Maybe talk to him and find out why he wanted to pull back the contact a bit and what he would ideally like going forward. It sounds like you are feeling in the dark a bit and you need to have a chat to agree on a way forward that everyone can work with.

He just said that I’d been around like enough..

I think it equated to 4 times in 4 weeks and to give them a break to adjust…

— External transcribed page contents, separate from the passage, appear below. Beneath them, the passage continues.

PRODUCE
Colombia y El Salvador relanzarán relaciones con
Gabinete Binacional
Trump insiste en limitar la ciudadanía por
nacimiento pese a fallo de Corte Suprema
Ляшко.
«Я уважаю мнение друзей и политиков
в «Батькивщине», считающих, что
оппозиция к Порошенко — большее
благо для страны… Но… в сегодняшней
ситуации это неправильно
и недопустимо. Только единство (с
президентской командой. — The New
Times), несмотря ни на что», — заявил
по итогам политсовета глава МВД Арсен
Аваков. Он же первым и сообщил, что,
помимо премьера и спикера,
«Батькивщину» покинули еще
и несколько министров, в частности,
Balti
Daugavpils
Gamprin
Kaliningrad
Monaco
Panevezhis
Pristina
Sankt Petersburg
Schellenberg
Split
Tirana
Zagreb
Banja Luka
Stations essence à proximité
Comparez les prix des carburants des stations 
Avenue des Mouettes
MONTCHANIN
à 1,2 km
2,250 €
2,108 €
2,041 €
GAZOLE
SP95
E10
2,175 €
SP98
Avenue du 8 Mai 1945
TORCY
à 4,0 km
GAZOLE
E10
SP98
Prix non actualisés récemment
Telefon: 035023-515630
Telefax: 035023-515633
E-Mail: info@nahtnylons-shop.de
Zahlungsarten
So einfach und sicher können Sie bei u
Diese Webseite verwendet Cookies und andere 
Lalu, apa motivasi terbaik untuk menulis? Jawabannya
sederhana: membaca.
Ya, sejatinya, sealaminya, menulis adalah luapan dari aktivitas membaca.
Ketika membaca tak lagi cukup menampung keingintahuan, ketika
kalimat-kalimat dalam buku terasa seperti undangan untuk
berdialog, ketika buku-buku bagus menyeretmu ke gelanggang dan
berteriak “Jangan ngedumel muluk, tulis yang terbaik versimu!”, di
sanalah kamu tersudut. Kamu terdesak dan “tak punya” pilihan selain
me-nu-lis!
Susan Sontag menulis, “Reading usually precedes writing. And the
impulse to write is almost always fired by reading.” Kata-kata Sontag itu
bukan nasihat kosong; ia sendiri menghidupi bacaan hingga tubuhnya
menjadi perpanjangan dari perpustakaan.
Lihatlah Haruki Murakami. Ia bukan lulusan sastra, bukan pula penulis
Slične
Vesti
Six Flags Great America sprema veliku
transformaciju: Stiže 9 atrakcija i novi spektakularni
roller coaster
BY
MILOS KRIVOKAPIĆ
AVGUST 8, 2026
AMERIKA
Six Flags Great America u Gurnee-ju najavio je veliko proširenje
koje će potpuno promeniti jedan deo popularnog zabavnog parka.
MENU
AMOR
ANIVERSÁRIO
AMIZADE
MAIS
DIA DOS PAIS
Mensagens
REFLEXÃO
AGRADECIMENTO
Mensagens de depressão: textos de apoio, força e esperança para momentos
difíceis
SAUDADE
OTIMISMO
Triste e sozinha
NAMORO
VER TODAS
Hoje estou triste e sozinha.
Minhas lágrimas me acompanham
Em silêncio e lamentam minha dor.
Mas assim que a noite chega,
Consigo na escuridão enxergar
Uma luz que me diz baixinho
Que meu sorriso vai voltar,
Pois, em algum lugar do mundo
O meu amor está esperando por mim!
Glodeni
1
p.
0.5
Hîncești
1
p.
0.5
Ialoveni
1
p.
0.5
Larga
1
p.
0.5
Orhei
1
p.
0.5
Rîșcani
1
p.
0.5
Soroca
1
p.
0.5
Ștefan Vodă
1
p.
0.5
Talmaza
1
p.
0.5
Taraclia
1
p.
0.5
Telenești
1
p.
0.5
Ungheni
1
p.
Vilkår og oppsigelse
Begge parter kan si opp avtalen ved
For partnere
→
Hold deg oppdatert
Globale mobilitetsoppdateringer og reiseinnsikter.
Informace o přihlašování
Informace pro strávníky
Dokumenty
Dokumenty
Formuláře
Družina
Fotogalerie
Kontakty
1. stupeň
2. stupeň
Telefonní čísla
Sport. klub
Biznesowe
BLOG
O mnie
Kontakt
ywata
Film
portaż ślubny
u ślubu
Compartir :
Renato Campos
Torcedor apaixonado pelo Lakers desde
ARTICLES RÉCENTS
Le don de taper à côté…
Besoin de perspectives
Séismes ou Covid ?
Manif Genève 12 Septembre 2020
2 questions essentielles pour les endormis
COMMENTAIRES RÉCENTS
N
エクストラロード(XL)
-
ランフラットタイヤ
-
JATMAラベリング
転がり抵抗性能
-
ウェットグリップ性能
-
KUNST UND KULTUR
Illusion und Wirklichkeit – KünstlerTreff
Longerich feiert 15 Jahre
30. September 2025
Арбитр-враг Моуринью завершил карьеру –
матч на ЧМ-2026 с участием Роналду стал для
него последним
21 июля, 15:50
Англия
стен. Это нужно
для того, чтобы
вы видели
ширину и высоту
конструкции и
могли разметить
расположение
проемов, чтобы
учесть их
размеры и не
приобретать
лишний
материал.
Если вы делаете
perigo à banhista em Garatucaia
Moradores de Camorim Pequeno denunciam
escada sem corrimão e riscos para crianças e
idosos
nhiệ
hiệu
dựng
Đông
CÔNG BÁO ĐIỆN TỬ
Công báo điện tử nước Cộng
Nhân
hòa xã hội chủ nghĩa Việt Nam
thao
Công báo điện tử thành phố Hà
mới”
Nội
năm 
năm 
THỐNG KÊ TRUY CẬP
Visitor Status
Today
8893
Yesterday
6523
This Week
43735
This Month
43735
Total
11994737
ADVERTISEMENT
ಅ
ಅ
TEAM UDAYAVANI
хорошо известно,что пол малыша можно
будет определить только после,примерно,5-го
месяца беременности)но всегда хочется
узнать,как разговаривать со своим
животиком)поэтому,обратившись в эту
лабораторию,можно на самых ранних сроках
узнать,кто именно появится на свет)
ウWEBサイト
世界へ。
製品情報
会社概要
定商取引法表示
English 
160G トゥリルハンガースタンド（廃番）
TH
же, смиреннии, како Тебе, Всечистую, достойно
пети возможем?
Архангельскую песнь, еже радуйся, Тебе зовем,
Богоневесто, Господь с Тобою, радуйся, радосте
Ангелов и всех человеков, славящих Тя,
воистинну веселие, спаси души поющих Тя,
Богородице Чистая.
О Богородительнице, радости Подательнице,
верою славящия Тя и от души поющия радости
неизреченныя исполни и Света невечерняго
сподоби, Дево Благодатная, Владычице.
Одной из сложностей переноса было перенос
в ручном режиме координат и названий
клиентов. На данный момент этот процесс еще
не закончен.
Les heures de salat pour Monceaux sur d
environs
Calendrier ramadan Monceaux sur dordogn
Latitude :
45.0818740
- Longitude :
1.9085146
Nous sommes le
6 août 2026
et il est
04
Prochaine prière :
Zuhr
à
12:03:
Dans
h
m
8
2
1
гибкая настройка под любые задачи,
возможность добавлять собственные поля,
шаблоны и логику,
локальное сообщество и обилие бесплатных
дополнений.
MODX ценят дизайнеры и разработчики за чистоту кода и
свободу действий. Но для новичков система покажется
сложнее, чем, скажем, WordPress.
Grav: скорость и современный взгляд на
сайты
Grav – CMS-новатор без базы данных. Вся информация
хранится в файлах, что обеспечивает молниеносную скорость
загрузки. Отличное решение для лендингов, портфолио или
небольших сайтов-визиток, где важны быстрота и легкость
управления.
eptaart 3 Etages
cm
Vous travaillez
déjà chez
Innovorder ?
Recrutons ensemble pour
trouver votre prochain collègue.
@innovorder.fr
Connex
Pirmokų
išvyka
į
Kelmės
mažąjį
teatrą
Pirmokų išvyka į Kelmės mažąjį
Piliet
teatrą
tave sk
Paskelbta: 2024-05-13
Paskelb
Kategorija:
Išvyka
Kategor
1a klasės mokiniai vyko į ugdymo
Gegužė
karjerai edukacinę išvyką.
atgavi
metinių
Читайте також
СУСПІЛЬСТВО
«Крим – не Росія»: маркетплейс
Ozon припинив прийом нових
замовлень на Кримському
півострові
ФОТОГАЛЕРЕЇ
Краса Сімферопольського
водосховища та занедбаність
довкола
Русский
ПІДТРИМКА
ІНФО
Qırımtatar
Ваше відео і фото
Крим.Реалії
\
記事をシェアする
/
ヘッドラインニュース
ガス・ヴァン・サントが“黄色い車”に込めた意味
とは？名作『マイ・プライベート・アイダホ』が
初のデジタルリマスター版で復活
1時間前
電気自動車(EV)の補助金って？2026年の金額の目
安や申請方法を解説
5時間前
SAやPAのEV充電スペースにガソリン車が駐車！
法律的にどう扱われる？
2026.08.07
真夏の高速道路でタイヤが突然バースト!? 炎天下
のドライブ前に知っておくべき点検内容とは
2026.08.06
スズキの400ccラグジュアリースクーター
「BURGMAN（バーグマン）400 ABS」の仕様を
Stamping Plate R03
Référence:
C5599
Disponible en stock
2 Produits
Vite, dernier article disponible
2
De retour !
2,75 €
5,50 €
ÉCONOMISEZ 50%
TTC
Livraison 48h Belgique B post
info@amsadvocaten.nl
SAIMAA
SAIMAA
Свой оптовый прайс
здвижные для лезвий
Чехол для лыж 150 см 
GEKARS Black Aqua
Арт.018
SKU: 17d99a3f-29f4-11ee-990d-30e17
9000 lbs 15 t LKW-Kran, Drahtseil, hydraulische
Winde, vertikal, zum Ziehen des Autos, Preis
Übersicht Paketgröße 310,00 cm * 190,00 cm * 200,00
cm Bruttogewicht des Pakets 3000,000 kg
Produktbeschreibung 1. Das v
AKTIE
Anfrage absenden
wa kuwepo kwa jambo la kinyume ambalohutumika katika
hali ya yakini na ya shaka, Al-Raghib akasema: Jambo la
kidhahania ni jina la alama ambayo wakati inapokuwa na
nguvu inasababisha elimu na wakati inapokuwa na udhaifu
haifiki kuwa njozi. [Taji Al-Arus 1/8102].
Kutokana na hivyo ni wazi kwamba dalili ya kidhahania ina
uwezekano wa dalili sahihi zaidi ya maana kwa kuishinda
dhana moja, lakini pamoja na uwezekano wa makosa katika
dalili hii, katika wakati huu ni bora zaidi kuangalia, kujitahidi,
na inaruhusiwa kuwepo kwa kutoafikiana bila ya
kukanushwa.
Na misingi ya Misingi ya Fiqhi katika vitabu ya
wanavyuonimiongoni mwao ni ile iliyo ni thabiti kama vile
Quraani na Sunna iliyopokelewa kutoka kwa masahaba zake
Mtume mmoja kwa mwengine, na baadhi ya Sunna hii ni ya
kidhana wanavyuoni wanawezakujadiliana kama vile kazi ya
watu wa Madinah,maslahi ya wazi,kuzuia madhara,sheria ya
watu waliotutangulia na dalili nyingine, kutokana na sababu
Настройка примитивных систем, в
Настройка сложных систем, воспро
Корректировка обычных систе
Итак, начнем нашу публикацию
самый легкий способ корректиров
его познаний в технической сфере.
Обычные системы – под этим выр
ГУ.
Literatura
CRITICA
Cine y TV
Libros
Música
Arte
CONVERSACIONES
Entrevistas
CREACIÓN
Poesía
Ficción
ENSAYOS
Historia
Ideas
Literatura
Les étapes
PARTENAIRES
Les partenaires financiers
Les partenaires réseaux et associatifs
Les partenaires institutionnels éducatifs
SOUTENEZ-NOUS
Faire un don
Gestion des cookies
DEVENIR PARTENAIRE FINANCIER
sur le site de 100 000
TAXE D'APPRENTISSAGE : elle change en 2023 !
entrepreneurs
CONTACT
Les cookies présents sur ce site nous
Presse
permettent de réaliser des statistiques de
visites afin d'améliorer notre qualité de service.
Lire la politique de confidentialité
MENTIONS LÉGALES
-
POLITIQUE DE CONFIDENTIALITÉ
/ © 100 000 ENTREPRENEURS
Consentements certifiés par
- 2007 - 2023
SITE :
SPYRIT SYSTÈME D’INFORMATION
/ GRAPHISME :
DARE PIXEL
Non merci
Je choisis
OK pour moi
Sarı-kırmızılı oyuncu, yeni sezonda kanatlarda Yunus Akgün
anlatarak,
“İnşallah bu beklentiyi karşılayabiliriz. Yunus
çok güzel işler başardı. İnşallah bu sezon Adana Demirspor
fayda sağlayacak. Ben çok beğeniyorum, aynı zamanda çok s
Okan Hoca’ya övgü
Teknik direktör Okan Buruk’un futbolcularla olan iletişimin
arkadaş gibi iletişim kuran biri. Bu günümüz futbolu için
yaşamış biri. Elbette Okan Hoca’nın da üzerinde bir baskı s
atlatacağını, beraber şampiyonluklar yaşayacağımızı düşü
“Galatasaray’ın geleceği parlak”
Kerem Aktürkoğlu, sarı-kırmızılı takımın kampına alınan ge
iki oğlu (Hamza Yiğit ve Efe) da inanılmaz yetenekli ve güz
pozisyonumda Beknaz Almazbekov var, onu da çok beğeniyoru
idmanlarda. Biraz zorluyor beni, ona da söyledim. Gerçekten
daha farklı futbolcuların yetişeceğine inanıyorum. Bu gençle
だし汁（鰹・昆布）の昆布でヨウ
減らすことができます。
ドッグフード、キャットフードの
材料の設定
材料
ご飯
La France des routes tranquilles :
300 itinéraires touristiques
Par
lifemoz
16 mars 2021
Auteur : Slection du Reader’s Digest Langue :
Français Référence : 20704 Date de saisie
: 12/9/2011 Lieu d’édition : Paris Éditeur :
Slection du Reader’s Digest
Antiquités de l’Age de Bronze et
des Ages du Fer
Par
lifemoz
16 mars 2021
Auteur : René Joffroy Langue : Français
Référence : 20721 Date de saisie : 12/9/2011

but yeah nothing else has been mentioned. I asked if him and his eldest wanted to come out and he didn’t really make plans to accommodate because she said no so he said he couldn’t and that was it.

OP posts:
NuffSaidSam · 13/07/2025 23:46

SunshineSally99 · 13/07/2025 23:41

Possibly.. I mean they only know I’m “dads mate” at the moment and when I did go round they were very keen for me to stay and play games etc

we have discussed it and this probably won’t happen until the eldests are done with GCSEs so not for another 3 years. I mean that could change depending on how everyone gets on but it’s not something in the immediate future.

In that case there is absolutely no rush. Leave it and go slow. Now and again as mates is fine (although I would be honest with the kids if they ask if you're more than mates, which I would imagine the older two probably suspect).